當我們把訓練用資料直接切出訓練、驗證集時，需要小心篩選和切分驗證資料，以免驗證集不夠有代表性。在資料數很小的情況下 「Cross-Validation 交叉驗證」是常用的選擇。
常見的交叉驗證方法包含:

• Cross-Validation
  • Leave one out cross-validation(LOOCV)
  • K-fold cross-Validation
    

Leave one out cross-validation(LOOCV) 留一交叉驗證

留一交叉驗證有點像是 K-fold cross-Validation的一種特例，但是每次保留來估計測試誤差的子集僅有一筆資料，也就是說每次都使用(n-1)筆資料去訓練模型。下個段落會講解K-fold切分資料的步驟。這邊先示範 LOOCV 的程式碼:

• [R code] LOOCV 留一交叉驗證

# defining training control
#Leave One Out Cross Validation
library(caret)
train_control <- trainControl(method = "LOOCV") # LOOCV

# training the model by assigning "column Y"
model <- train(Y ~., data = data,
               method = "lm",   # linear model
               trControl = train_control) # training control data
 
# printing model performance metrics
print(model)
## 預測誤差 RMSE, Rsquared, MAE ; 參數挑選 Tuning parameter

K-fold cross-Validation K 折交叉驗證

K-fold cross-Validation 分割資料圖式如上，步驟如下:

1. 隨機將資料( test data 外的資料)切分為k折/子集們(fold/subset)。
2. ( K-1 ) 個子集資料會被用來建立模型，剩下一個子集用來估計測試誤差。
3. 輪流不重複每次由不同的子集作為估計測試誤差的子集，總共進行步驟二 K 次。
4. 最後去計算整體平均的估計測試誤差( Overall test MSE = Average of the K test MSE’s )。

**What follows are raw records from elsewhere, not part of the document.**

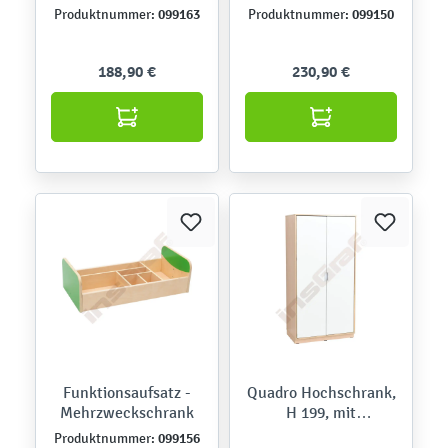
099163
099150
Produktnummer:
Produktnummer:
188,90 €
230,90 €
Funktionsaufsatz -
Quadro Hochschrank,
Mehrzweckschrank
H 199, mit
ausziehbaren Böden,
099156
Produktnummer: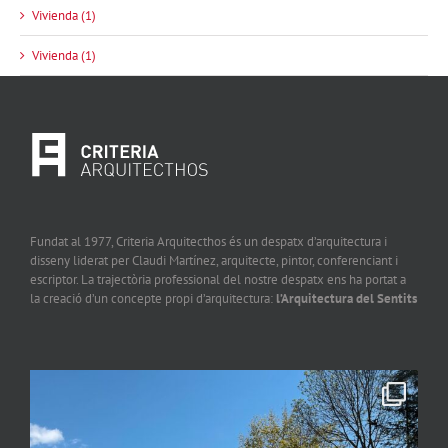
Vivienda (1)
Vivienda (1)
Fundat al 1977, Criteria Arquitecthos és un despatx d’arquitectura i
disseny liderat per Claudi Martínez, arquitecte, pintor, conferenciant i
escriptor. La trajectòria professional del nostre despatx ens ha portat a
la creació d’un concepte propi d’arquitectura:
l’Arquitectura del Sentits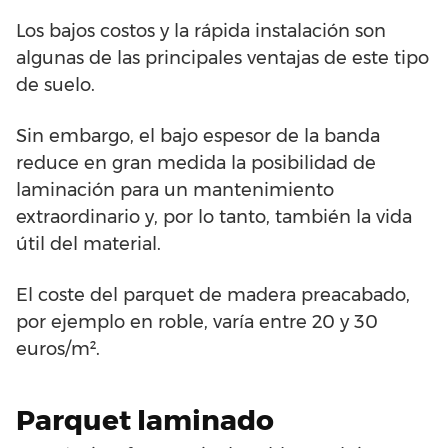
Los bajos costos y la rápida instalación son
algunas de las principales ventajas de este tipo
de suelo.
Sin embargo, el bajo espesor de la banda
reduce en gran medida la posibilidad de
laminación para un mantenimiento
extraordinario y, por lo tanto, también la vida
útil del material.
El coste del parquet de madera preacabado,
por ejemplo en roble, varía entre 20 y 30
euros/m².
Parquet laminado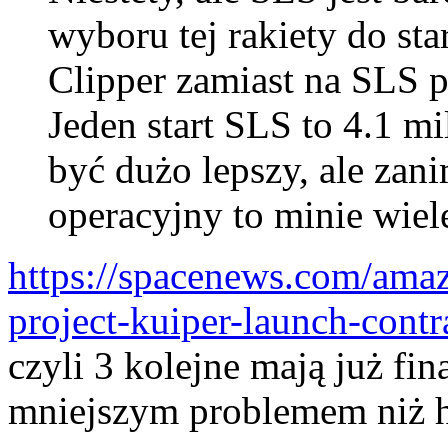
wyboru tej rakiety do st
Clipper zamiast na SLS p
Jeden start SLS to 4.1 mi
być dużo lepszy, ale zan
operacyjny to minie wiele
https://spacenews.com/amazo
project-kuiper-launch-contr
czyli 3 kolejne mają już fi
mniejszym problemem niż h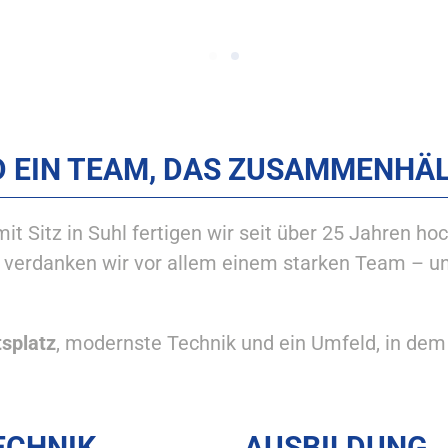
Karriere bei VIA Laser & Syste
Karriere bei VIA Laser & Sy
ERE BEI VIA LASER & SYSTEMT
VIA LASER & SYSTEMTECHNIK
D EIN TEAM, DAS ZUSAMMENHÄ
it Sitz in Suhl fertigen wir seit über 25 Jahren 
 verdanken wir vor allem einem starken Team – u
tsplatz
, modernste Technik und ein Umfeld, in dem 
TECHNIK
AUSBILDUNG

• [R code] K-fold cross-Validation程式碼執行方式
  使用caret套件中的trainControl(method,number)函示切分資料。

library(caret)
set.seed(125)

train_control <- trainControl(method = "cv", #cross-validation +5 fold
                              number = 5)  #5- fold cross-Validation
# training the model by assigning "column Y"
model <- train(Y ~., data = data,
               method = "lm",   # linear model
               trControl = train_control) # training control data
 
# printing model performance metrics
print(model)
## 預測誤差 RMSE, Rsquared, MAE ; 參數挑選 Tuning parameter

# view final model 最終決定的模型，以及模型估計係數值
model$finalModel

#view predictions for each fold，每一折(fold)/子集(subset)資料的預測誤差
model$resample

[補充] Repeated K-fold cross-validation

train_control <- trainControl(method = "repeatedcv",
                            number = k_fold, repeats = repeat_times)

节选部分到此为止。